What can you do about this and why should you act? Somehow this cycle must be broken in order for the body and all of its systems - cardiovascular, nervous, endocrine, digestive, lymphatic, etc. - to stand down and relax to a level of normal healthy functioning. Barring this normality, one may fully expect all the effects of a stressed out system to ensue. It is merely a question of when, and of which part of your system breaks down first under duress - your heart, anxiety level/ mood, vascular function, digestion/elimination, respiratory, or other chronic illness.

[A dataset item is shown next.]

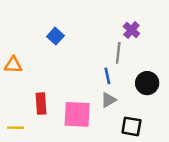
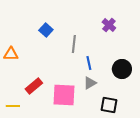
gray line: (118, 53) -> (74, 44), moved
red rectangle: (41, 104) -> (34, 86), turned 54

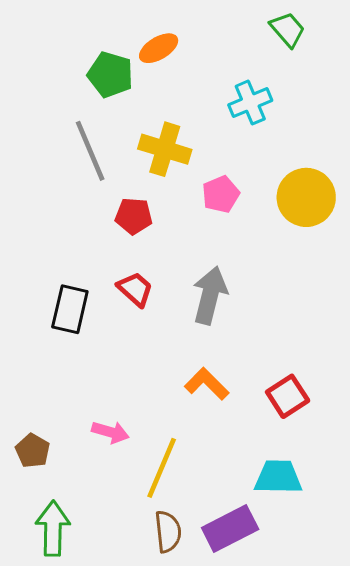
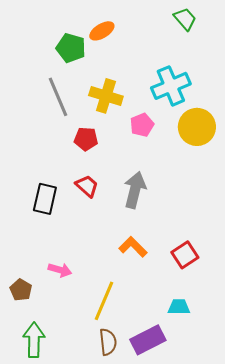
cyan cross: (250, 103) -> (171, 86), moved, size x1.4
pink arrow: (110, 432) -> (60, 270), moved
cyan trapezoid: (278, 477) -> (179, 307), size x0.7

You can take steps to interrupt this cycle at any point. The easiest way to enact self-intervention is to learn how to relax your breath so as to breathe fully in an abdominal fashion. The very act of paying attention to how you breathe represents a first step in reversing this debilitating process. A firmly entrenched pattern of shallow breathing will also benefit from participation in Tai Chi or Hanna Somatics, as these both offer useful and direct measures for helping you learn how to breathe in a manner that will make deep abdominal breathing the habit for you that it should be. The Hanna Somatics breathing patterns included in Thomas Hanna’s “Myth of Aging” series are the most effective I have encountered at interrupting this cycle so as to create an internal environment conducive to deep abdominal breathing. By my way of thinking, these particular breathing patterns should serve as a basis for anyone involved in disciplines that emphasize breath work, including Chi Kung (Qigong), yoga, and singing. Tai Chi Chuan (or yoga), when properly practiced, then becomes an excellent means of reinforcing deep breathing patterns on an ongoing basis. Get yourself started today.